Germany continued to pay interest on Dawes and Young bonds to British and French holders until September 1939, when World War II began. Payments to Dutch and Belgian holders were suspended in 1940, to US bondholders in 1941, and to Italian bondholders in 1942. These suspensions of payments was against the provisions of the Dawes and Young plans, which still required payment in times of war and to hostile states. The bonds also continued to be traded on the London Stock Exchange until the end of the war in 1945.

=== Appeasement ===
The agreement (and particularly its 1938 revision) have been seen as being part of Britain's policy of appeasement towards Nazi Germany. Following the 1938 negotiations, British diplomat Frank Ashton-Gwatkin (and by extension the Foreign Office) argued that the revised agreement and, any further trade talks stemming from it, would "strengthen the peace party" and be "a great advance towards economic appeasement". This was also noted by Robert Hudson, the Secretary for Overseas Trade, who stated that any further talks "would have great possibilities as a stepping stone to political appeasement".

In addition to guaranteeing debt repayment, the Treasury and Bank of England saw the agreement as an instrument to widen and revive Germany's foreign trade internationally, with the terms of the 1938 revision in particular fulfilling a British desire to raise the purchasing power of producers in favour of British exports, helping Britain's economic recovery from the Great Depression.

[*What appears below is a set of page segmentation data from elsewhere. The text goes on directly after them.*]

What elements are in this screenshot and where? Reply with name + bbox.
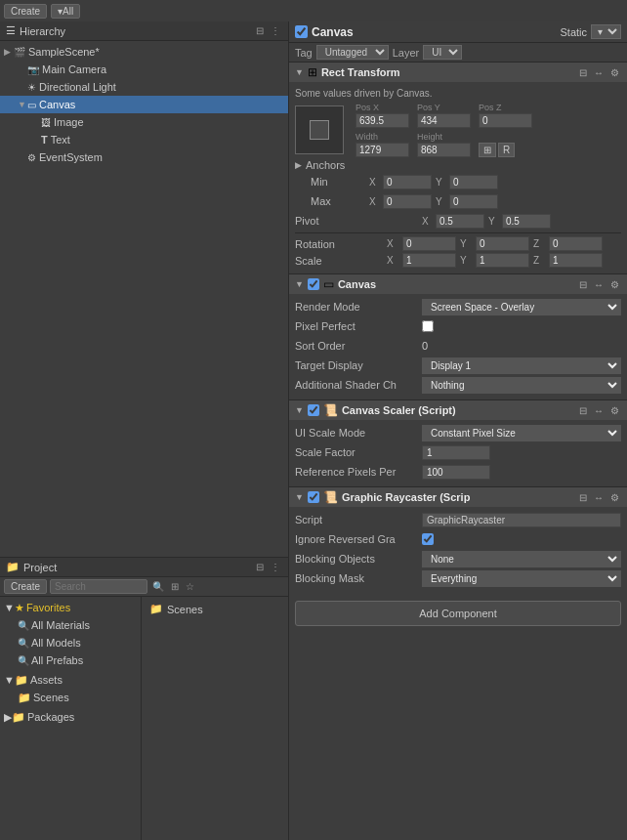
ignore-reversed-checkbox[interactable] <box>422 533 434 545</box>
anchors-min-y-input[interactable] <box>449 175 498 189</box>
scale-z-input[interactable] <box>549 253 603 268</box>
rect-btn3[interactable]: ⚙ <box>608 67 621 78</box>
pos-y-input[interactable] <box>417 113 471 128</box>
anchors-max-x-input[interactable] <box>383 194 432 209</box>
pivot-x-input[interactable] <box>436 214 484 229</box>
r-button[interactable]: R <box>498 143 515 157</box>
blocking-mask-select[interactable]: Everything <box>422 570 621 587</box>
rect-box-button[interactable]: ⊞ <box>479 143 496 157</box>
render-mode-row: Render Mode Screen Space - Overlay <box>295 298 621 315</box>
rotation-x-input[interactable] <box>402 236 456 251</box>
rotation-z-field: Z <box>533 236 603 251</box>
hierarchy-lock-icon[interactable]: ⊟ <box>254 25 266 36</box>
scenes-asset-item[interactable]: 📁 Scenes <box>146 601 284 617</box>
raycaster-btn1[interactable]: ⊟ <box>577 492 589 503</box>
tree-item-text[interactable]: T Text <box>0 131 288 148</box>
script-input[interactable] <box>422 513 621 527</box>
proj-assets-header[interactable]: ▼ 📁 Assets <box>0 671 141 689</box>
object-name: Canvas <box>312 25 556 39</box>
canvas-btn3[interactable]: ⚙ <box>608 279 621 290</box>
tree-item-canvas[interactable]: ▼ ▭ Canvas <box>0 96 288 113</box>
pos-z-input[interactable] <box>479 113 532 128</box>
scale-x-input[interactable] <box>402 253 456 268</box>
proj-all-models[interactable]: 🔍 All Models <box>0 634 141 651</box>
canvas-btn2[interactable]: ↔ <box>592 279 606 290</box>
rect-btn1[interactable]: ⊟ <box>577 67 589 78</box>
expand-arrow-icon: ▼ <box>18 100 27 109</box>
proj-packages-header[interactable]: ▶ 📁 Packages <box>0 708 141 726</box>
project-filter-icon[interactable]: ⊞ <box>169 581 181 592</box>
blocking-objects-select[interactable]: None <box>422 551 621 567</box>
static-dropdown[interactable]: ▾ <box>591 24 621 39</box>
pos-x-input[interactable] <box>355 113 409 128</box>
blocking-mask-row: Blocking Mask Everything <box>295 569 621 587</box>
project-more-icon[interactable]: ⋮ <box>269 562 282 572</box>
canvas-scaler-header[interactable]: ▼ 📜 Canvas Scaler (Script) ⊟ ↔ ⚙ <box>289 400 627 420</box>
anchors-max-y-input[interactable] <box>449 194 498 209</box>
scaler-btn1[interactable]: ⊟ <box>577 405 589 416</box>
raycaster-active-checkbox[interactable] <box>308 491 319 503</box>
pos-row: Pos X Pos Y Pos Z <box>295 103 621 157</box>
proj-scenes-folder[interactable]: 📁 Scenes <box>0 689 141 706</box>
layer-select[interactable]: UI <box>423 45 462 60</box>
rotation-y-input[interactable] <box>476 236 529 251</box>
proj-all-prefabs[interactable]: 🔍 All Prefabs <box>0 651 141 669</box>
scaler-active-checkbox[interactable] <box>308 404 319 416</box>
project-star-icon[interactable]: ☆ <box>184 581 196 592</box>
tree-item-main-camera[interactable]: 📷 Main Camera <box>0 61 288 78</box>
project-lock-icon[interactable]: ⊟ <box>254 562 266 572</box>
raycaster-expand-icon: ▼ <box>295 492 304 502</box>
scale-factor-input[interactable] <box>422 445 490 460</box>
anchors-min-x-input[interactable] <box>383 175 432 189</box>
anchors-max-row: Max X Y <box>311 192 621 210</box>
tree-item-image[interactable]: 🖼 Image <box>0 113 288 131</box>
width-input[interactable] <box>355 143 409 157</box>
tree-item-event-system[interactable]: ⚙ EventSystem <box>0 148 288 166</box>
rotation-row: Rotation X Y Z <box>295 236 621 251</box>
project-search-icon[interactable]: 🔍 <box>150 581 166 592</box>
scenes-asset-icon: 📁 <box>149 603 163 615</box>
inspector-header: Canvas Static ▾ <box>289 21 627 43</box>
canvas-btn1[interactable]: ⊟ <box>577 279 589 290</box>
object-active-checkbox[interactable] <box>295 25 308 38</box>
target-display-select[interactable]: Display 1 <box>422 357 621 374</box>
rotation-y-field: Y <box>460 236 529 251</box>
proj-favorites-header[interactable]: ▼ ★ Favorites <box>0 599 141 616</box>
raycaster-btn2[interactable]: ↔ <box>592 492 606 503</box>
pivot-y-input[interactable] <box>502 214 551 229</box>
rotation-z-input[interactable] <box>549 236 603 251</box>
create-button[interactable]: Create <box>4 4 47 19</box>
height-input[interactable] <box>417 143 471 157</box>
ui-scale-select[interactable]: Constant Pixel Size <box>422 425 621 441</box>
canvas-component-header[interactable]: ▼ ▭ Canvas ⊟ ↔ ⚙ <box>289 274 627 294</box>
rect-transform-header[interactable]: ▼ ⊞ Rect Transform ⊟ ↔ ⚙ <box>289 63 627 82</box>
scaler-btn2[interactable]: ↔ <box>592 405 606 416</box>
tree-item-sample-scene[interactable]: ▶ 🎬 SampleScene* <box>0 43 288 61</box>
render-mode-label: Render Mode <box>295 301 422 313</box>
scaler-comp-buttons: ⊟ ↔ ⚙ <box>577 405 621 416</box>
rect-btn2[interactable]: ↔ <box>592 67 606 78</box>
add-component-button[interactable]: Add Component <box>295 601 621 626</box>
all-button[interactable]: ▾All <box>51 4 80 19</box>
raycaster-btn3[interactable]: ⚙ <box>608 492 621 503</box>
graphic-raycaster-header[interactable]: ▼ 📜 Graphic Raycaster (Scrip ⊟ ↔ ⚙ <box>289 487 627 507</box>
pixel-perfect-checkbox[interactable] <box>422 320 434 332</box>
project-search-input[interactable] <box>50 579 147 594</box>
additional-shader-select[interactable]: Nothing <box>422 377 621 394</box>
canvas-active-checkbox[interactable] <box>308 278 319 290</box>
search-icon2: 🔍 <box>18 638 29 649</box>
reference-pixels-input[interactable] <box>422 465 490 480</box>
all-materials-label: All Materials <box>31 619 90 631</box>
project-content: ▼ ★ Favorites 🔍 All Materials 🔍 All Mode… <box>0 597 288 840</box>
render-mode-select[interactable]: Screen Space - Overlay <box>422 299 621 315</box>
height-label: Height <box>417 132 471 142</box>
scaler-btn3[interactable]: ⚙ <box>608 405 621 416</box>
project-create-button[interactable]: Create <box>4 579 47 594</box>
hierarchy-more-icon[interactable]: ⋮ <box>269 25 282 36</box>
tree-item-directional-light[interactable]: ☀ Directional Light <box>0 78 288 96</box>
scale-y-input[interactable] <box>476 253 529 268</box>
packages-label: Packages <box>27 711 74 723</box>
tag-select[interactable]: Untagged <box>316 45 389 60</box>
hierarchy-label: Hierarchy <box>20 25 65 37</box>
proj-all-materials[interactable]: 🔍 All Materials <box>0 616 141 634</box>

The agreement was beneficial for the Nazi war economy—author Alexander Anievas writes that the agreement allowed Germany to "collect a considerable sum of earnings from the maintenance of its export surplus with Britain. This provided the Nazis with vital financial means to purchase those raw materials Germany needed for her war economy, either through English transit trade or directly on the world market [...] The Payments Agreement was thus designed to ultimately strengthen the Nazi regime from internal socio-economic shocks while protecting Britain's socio-economic interests."

Similarly, Zara Steiner writes that "the implementation of the Payments Agreements was undoubtedly providing the credits and the raw materials—coal, steel, scrap-iron, copper—needed for Germany’s war industries." This view was echoed at the time by British diplomat John Hall Magowan, who served as a commercial counsellor in Berlin from 1937 to 1939. Before and after the September 1938 Munich Agreement, Magowan argued that an amendment enabling Germany to obtain more foreign currency would facilitate its purchase of raw materials for rearmament. Given what he perceived as a practical state of war between Britain and Germany, he insisted that security concerns take priority over commercial interests in economic dealings with Berlin, although these views were not well received in the British government.